(1) A general meeting of a company may be called by giving not less than
clear twenty-one days' notice either in writing or through electronic mode in such manner as maybe
prescribed:
2[Provided that a general meeting may be called after giving shorter notice than that specified in this
sub-section if consent, in writing or by electronic mode, is accorded thereto—
(i) in the case of an annual general meeting, by not less than ninty-five per cent. of the members
entitled to vote thereat; and
(ii) in the case of any other general meeting, by members of the company—
(a) holding, if the company has a share capital, majority in number of members entitled to vote
and who represent not less than ninety-five per cent. of such part of the paid-up share capital of the
company as gives a right to vote at the meeting; or
(b) having, if the company has no share capital, not less than ninty-five per cent. of the total
voting power exercisable at that meeting:
Provided further that where any member of a company is entitled to vote only on some resolution or
resolutions to be moved at a meeting and not on the others, those members shall be taken into account for the
purposes of this sub-section in respect of the former resolution or resolutions and not in respect of the latter.]
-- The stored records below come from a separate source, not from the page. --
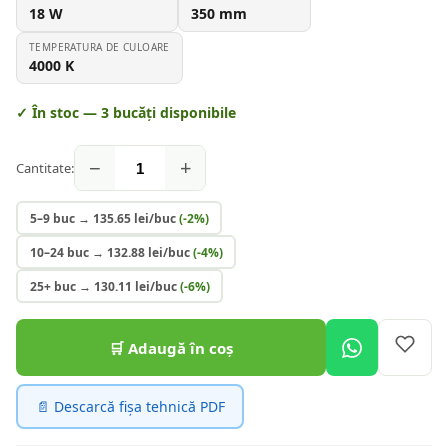
18
W
350
mm
TEMPERATURA DE CULOARE
4000
K
✓ În stoc —
3
bucăți disponibile
−
+
Cantitate:
5–9 buc
→
135.65
lei/buc
(-
2
%)
10–24 buc
→
132.88
lei/buc
(-
4
%)
25+ buc
→
130.11
lei/buc
(-
6
%)
🛒 Adaugă în coș
📄 Descarcă fișa tehnică PDF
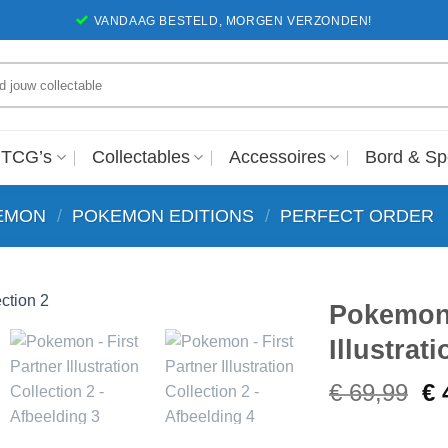
VANDAAG BESTELD, MORGEN VERZONDEN!
en
 TCG’s
Collectables
Accessoires
Bord & Sp
EMON
/
POKEMON EDITIONS
/
PERFECT ORDER
Pokemon 
Illustrat
Voeg toe
aan
Oo
€
69,99
€
favorieten
pr
wa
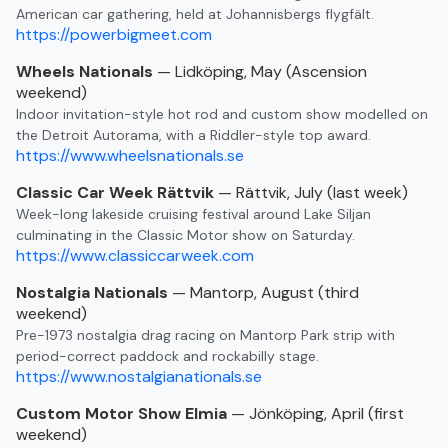
American car gathering, held at Johannisbergs flygfält.
https://powerbigmeet.com
Wheels Nationals
— Lidköping, May (Ascension
weekend)
Indoor invitation-style hot rod and custom show modelled on
the Detroit Autorama, with a Riddler-style top award.
https://www.wheelsnationals.se
Classic Car Week Rättvik
— Rättvik, July (last week)
Week-long lakeside cruising festival around Lake Siljan
culminating in the Classic Motor show on Saturday.
https://www.classiccarweek.com
Nostalgia Nationals
— Mantorp, August (third
weekend)
Pre-1973 nostalgia drag racing on Mantorp Park strip with
period-correct paddock and rockabilly stage.
https://www.nostalgianationals.se
Custom Motor Show Elmia
— Jönköping, April (first
weekend)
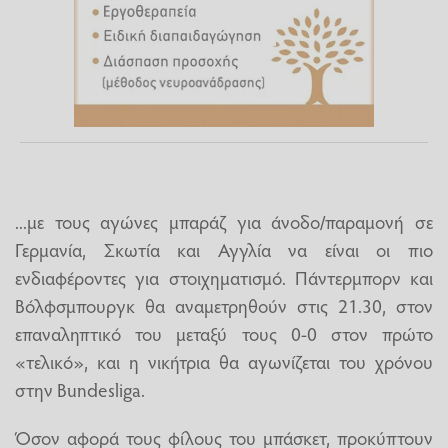
...με τους αγώνες μπαράζ για άνοδο/παραμονή σε
Γερμανία, Σκωτία και Αγγλία να είναι οι πιο
ενδιαφέροντες για στοιχηματισμό. Πάντερμπορν και
Βόλφσμπουργκ θα αναμετρηθούν στις 21.30, στον
επαναληπτικό του μεταξύ τους 0-0 στον πρώτο
«τελικό», και η νικήτρια θα αγωνίζεται του χρόνου
στην Bundesliga.
Όσον αφορά τους φίλους του μπάσκετ, προκύπτουν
(2) Every notice of a meeting shall specify the place, date, day and the hour of the meeting and shall
contain a statement of the business to be transacted at such meeting.
(3) The notice of every meeting of the company shall be given to—
(a) every member of the company, legal representative of any deceased member or the assignee
of an insolvent member;
(b) the auditor or auditors of the company; and
(c) every director of the company.
(4) Any accidental omission to give notice to, or the non-receipt of such notice by, any member or
other person who is entitled to such notice for any meeting shall not invalidate the proceedings of the
meeting.
1. The proviso subs. by s. 28, ibid. (w.e.f. 9-2-2018).